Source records
<<<<

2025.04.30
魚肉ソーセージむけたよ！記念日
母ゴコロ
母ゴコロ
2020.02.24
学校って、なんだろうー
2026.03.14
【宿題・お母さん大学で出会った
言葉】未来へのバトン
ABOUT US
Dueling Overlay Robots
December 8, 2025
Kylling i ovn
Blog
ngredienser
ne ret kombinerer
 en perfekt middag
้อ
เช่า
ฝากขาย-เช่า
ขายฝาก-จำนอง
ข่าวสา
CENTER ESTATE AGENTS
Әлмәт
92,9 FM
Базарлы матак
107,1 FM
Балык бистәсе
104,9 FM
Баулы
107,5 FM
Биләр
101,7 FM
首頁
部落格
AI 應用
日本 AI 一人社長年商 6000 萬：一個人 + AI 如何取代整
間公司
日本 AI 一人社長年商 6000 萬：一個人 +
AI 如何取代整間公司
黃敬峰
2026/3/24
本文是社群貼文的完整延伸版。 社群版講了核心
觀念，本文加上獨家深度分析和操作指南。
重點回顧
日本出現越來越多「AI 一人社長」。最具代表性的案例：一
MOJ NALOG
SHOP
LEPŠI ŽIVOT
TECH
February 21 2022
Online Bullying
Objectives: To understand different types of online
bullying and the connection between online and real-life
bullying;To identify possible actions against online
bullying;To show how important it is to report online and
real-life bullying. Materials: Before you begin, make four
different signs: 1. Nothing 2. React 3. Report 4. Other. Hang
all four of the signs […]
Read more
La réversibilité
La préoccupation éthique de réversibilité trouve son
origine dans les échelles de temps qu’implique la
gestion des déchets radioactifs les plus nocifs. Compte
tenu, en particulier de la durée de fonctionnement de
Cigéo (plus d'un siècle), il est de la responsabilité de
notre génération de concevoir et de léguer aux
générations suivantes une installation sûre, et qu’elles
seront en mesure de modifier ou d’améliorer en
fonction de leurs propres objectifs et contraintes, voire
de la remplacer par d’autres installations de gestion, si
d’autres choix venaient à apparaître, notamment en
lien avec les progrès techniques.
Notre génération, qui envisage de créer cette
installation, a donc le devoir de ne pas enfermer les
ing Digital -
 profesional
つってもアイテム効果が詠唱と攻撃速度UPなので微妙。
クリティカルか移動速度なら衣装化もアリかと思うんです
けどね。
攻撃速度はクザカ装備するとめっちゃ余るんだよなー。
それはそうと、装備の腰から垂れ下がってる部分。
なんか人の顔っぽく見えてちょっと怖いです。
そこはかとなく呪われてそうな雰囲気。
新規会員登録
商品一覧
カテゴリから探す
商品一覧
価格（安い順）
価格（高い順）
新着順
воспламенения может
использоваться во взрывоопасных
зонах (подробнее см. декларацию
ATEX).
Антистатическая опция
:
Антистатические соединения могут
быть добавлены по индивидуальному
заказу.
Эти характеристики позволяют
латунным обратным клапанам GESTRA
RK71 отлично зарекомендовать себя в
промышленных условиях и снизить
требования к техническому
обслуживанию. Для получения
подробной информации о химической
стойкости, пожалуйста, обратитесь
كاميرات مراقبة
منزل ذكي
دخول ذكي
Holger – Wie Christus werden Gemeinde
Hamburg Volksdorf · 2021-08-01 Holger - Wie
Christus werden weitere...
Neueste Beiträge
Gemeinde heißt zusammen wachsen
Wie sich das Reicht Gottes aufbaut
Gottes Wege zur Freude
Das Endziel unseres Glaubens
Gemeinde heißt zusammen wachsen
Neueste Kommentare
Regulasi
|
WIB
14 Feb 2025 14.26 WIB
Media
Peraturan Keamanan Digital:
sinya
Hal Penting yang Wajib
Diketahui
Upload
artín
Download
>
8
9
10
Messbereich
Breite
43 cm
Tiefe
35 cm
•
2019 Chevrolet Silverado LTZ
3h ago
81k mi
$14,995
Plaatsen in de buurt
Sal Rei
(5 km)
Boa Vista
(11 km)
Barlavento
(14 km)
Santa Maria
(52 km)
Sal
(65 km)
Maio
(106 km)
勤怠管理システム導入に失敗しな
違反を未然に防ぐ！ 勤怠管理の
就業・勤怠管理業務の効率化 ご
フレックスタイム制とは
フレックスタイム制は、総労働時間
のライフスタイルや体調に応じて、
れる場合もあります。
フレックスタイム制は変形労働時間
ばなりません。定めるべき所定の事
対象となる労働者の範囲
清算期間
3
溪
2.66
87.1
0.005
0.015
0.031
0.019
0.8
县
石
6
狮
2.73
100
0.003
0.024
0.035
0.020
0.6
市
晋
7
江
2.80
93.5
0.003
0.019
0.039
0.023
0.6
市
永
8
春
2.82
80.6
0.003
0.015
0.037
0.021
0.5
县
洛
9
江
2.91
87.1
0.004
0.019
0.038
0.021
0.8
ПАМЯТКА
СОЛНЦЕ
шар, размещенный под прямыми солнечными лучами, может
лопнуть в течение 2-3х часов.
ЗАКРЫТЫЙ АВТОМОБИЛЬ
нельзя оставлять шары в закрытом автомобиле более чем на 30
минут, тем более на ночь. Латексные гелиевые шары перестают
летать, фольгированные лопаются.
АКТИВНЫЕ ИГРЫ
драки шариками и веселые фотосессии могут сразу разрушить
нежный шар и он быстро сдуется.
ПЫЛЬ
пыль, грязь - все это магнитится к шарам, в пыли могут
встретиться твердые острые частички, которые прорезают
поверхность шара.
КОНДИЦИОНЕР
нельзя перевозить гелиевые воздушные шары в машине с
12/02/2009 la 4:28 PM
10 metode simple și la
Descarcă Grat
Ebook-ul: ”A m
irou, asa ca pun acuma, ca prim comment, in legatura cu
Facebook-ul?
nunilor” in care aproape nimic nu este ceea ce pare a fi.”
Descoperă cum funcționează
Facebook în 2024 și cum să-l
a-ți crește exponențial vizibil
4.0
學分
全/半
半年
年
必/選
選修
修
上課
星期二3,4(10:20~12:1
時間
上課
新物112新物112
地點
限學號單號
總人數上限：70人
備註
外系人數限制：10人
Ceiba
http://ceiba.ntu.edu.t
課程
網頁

>>>>

■ EXERCISE DETAILS
Exact copies of every record are required, so retype them in full.

■ RESPONSE TO THIS EXERCISE
2025.04.30
魚肉ソーセージむけたよ！記念日
母ゴコロ
母ゴコロ
2020.02.24
学校って、なんだろうー
2026.03.14
【宿題・お母さん大学で出会った
言葉】未来へのバトン
ABOUT US
Dueling Overlay Robots
December 8, 2025
Kylling i ovn
Blog
ngredienser
ne ret kombinerer
 en perfekt middag
้อ
เช่า
ฝากขาย-เช่า
ขายฝาก-จำนอง
ข่าวสา
CENTER ESTATE AGENTS
Әлмәт
92,9 FM
Базарлы матак
107,1 FM
Балык бистәсе
104,9 FM
Баулы
107,5 FM
Биләр
101,7 FM
首頁
部落格
AI 應用
日本 AI 一人社長年商 6000 萬：一個人 + AI 如何取代整
間公司
日本 AI 一人社長年商 6000 萬：一個人 +
AI 如何取代整間公司
黃敬峰
2026/3/24
本文是社群貼文的完整延伸版。 社群版講了核心
觀念，本文加上獨家深度分析和操作指南。
重點回顧
日本出現越來越多「AI 一人社長」。最具代表性的案例：一
MOJ NALOG
SHOP
LEPŠI ŽIVOT
TECH
February 21 2022
Online Bullying
Objectives: To understand different types of online
bullying and the connection between online and real-life
bullying;To identify possible actions against online
bullying;To show how important it is to report online and
real-life bullying. Materials: Before you begin, make four
different signs: 1. Nothing 2. React 3. Report 4. Other. Hang
all four of the signs […]
Read more
La réversibilité
La préoccupation éthique de réversibilité trouve son
origine dans les échelles de temps qu’implique la
gestion des déchets radioactifs les plus nocifs. Compte
tenu, en particulier de la durée de fonctionnement de
Cigéo (plus d'un siècle), il est de la responsabilité de
notre génération de concevoir et de léguer aux
générations suivantes une installation sûre, et qu’elles
seront en mesure de modifier ou d’améliorer en
fonction de leurs propres objectifs et contraintes, voire
de la remplacer par d’autres installations de gestion, si
d’autres choix venaient à apparaître, notamment en
lien avec les progrès techniques.
Notre génération, qui envisage de créer cette
installation, a donc le devoir de ne pas enfermer les
ing Digital -
 profesional
つってもアイテム効果が詠唱と攻撃速度UPなので微妙。
クリティカルか移動速度なら衣装化もアリかと思うんです
けどね。
攻撃速度はクザカ装備するとめっちゃ余るんだよなー。
それはそうと、装備の腰から垂れ下がってる部分。
なんか人の顔っぽく見えてちょっと怖いです。
そこはかとなく呪われてそうな雰囲気。
新規会員登録
商品一覧
カテゴリから探す
商品一覧
価格（安い順）
価格（高い順）
新着順
воспламенения может
использоваться во взрывоопасных
зонах (подробнее см. декларацию
ATEX).
Антистатическая опция
:
Антистатические соединения могут
быть добавлены по индивидуальному
заказу.
Эти характеристики позволяют
латунным обратным клапанам GESTRA
RK71 отлично зарекомендовать себя в
промышленных условиях и снизить
требования к техническому
обслуживанию. Для получения
подробной информации о химической
стойкости, пожалуйста, обратитесь
كاميرات مراقبة
منزل ذكي
دخول ذكي
Holger – Wie Christus werden Gemeinde
Hamburg Volksdorf · 2021-08-01 Holger - Wie
Christus werden weitere...
Neueste Beiträge
Gemeinde heißt zusammen wachsen
Wie sich das Reicht Gottes aufbaut
Gottes Wege zur Freude
Das Endziel unseres Glaubens
Gemeinde heißt zusammen wachsen
Neueste Kommentare
Regulasi
|
WIB
14 Feb 2025 14.26 WIB
Media
Peraturan Keamanan Digital:
sinya
Hal Penting yang Wajib
Diketahui
Upload
artín
Download
>
8
9
10
Messbereich
Breite
43 cm
Tiefe
35 cm
•
2019 Chevrolet Silverado LTZ
3h ago
81k mi
$14,995
Plaatsen in de buurt
Sal Rei
(5 km)
Boa Vista
(11 km)
Barlavento
(14 km)
Santa Maria
(52 km)
Sal
(65 km)
Maio
(106 km)
勤怠管理システム導入に失敗しな
違反を未然に防ぐ！ 勤怠管理の
就業・勤怠管理業務の効率化 ご
フレックスタイム制とは
フレックスタイム制は、総労働時間
のライフスタイルや体調に応じて、
れる場合もあります。
フレックスタイム制は変形労働時間
ばなりません。定めるべき所定の事
対象となる労働者の範囲
清算期間
3
溪
2.66
87.1
0.005
0.015
0.031
0.019
0.8
县
石
6
狮
2.73
100
0.003
0.024
0.035
0.020
0.6
市
晋
7
江
2.80
93.5
0.003
0.019
0.039
0.023
0.6
市
永
8
春
2.82
80.6
0.003
0.015
0.037
0.021
0.5
县
洛
9
江
2.91
87.1
0.004
0.019
0.038
0.021
0.8
ПАМЯТКА
СОЛНЦЕ
шар, размещенный под прямыми солнечными лучами, может
лопнуть в течение 2-3х часов.
ЗАКРЫТЫЙ АВТОМОБИЛЬ
нельзя оставлять шары в закрытом автомобиле более чем на 30
минут, тем более на ночь. Латексные гелиевые шары перестают
летать, фольгированные лопаются.
АКТИВНЫЕ ИГРЫ
драки шариками и веселые фотосессии могут сразу разрушить
нежный шар и он быстро сдуется.
ПЫЛЬ
пыль, грязь - все это магнитится к шарам, в пыли могут
встретиться твердые острые частички, которые прорезают
поверхность шара.
КОНДИЦИОНЕР
нельзя перевозить гелиевые воздушные шары в машине с
12/02/2009 la 4:28 PM
10 metode simple și la
Descarcă Grat
Ebook-ul: ”A m
irou, asa ca pun acuma, ca prim comment, in legatura cu
Facebook-ul?
nunilor” in care aproape nimic nu este ceea ce pare a fi.”
Descoperă cum funcționează
Facebook în 2024 și cum să-l
a-ți crește exponențial vizibil
4.0
學分
全/半
半年
年
必/選
選修
修
上課
星期二3,4(10:20~12:1
時間
上課
新物112新物112
地點
限學號單號
總人數上限：70人
備註
外系人數限制：10人
Ceiba
http://ceiba.ntu.edu.t
課程
網頁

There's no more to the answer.